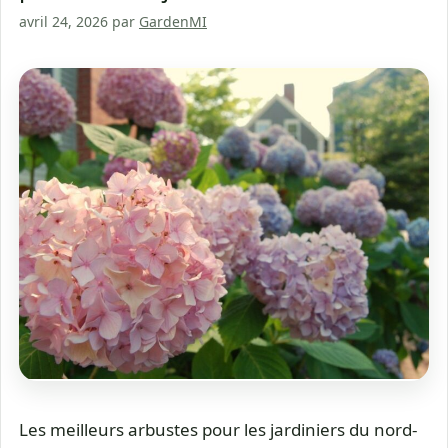
avril 24, 2026
par
GardenMI
Les meilleurs arbustes pour les jardiniers du nord-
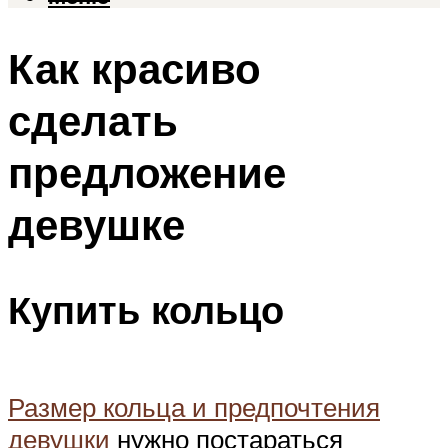
Как красиво
сделать
предложение
девушке
Купить кольцо
Размер кольца и предпочтения
девушки
нужно постараться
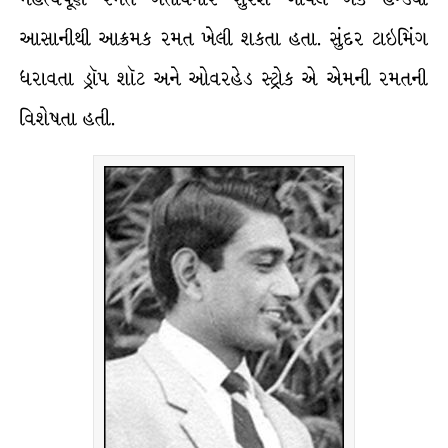
આસાનીથી આક્રમક રમત ખેલી શકતા હતા. સુંદર ટાઇમિંગ
ધરાવતા ડ્રૉપ શૉટ અને ઓવરહેડ સ્ટ્રોક એ એમની રમતની
વિશેષતા હતી.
= = = =
Images must not appear; print each record precisely as it reads.

avril 24, 2026
par
GardenMI
Les meilleurs arbustes pour les jardiniers du nord-
Как красиво
сделать
предложение
девушке
Купить кольцо
Размер кольца и предпочтения
девушки
нужно постараться
આસાનીથી આક્રમક રમત ખેલી શકતા હતા. સુંદર ટાઇમિંગ
ધરાવતા ડ્રૉપ શૉટ અને ઓવરહેડ સ્ટ્રોક એ એમની રમતની
વિશેષતા હતી.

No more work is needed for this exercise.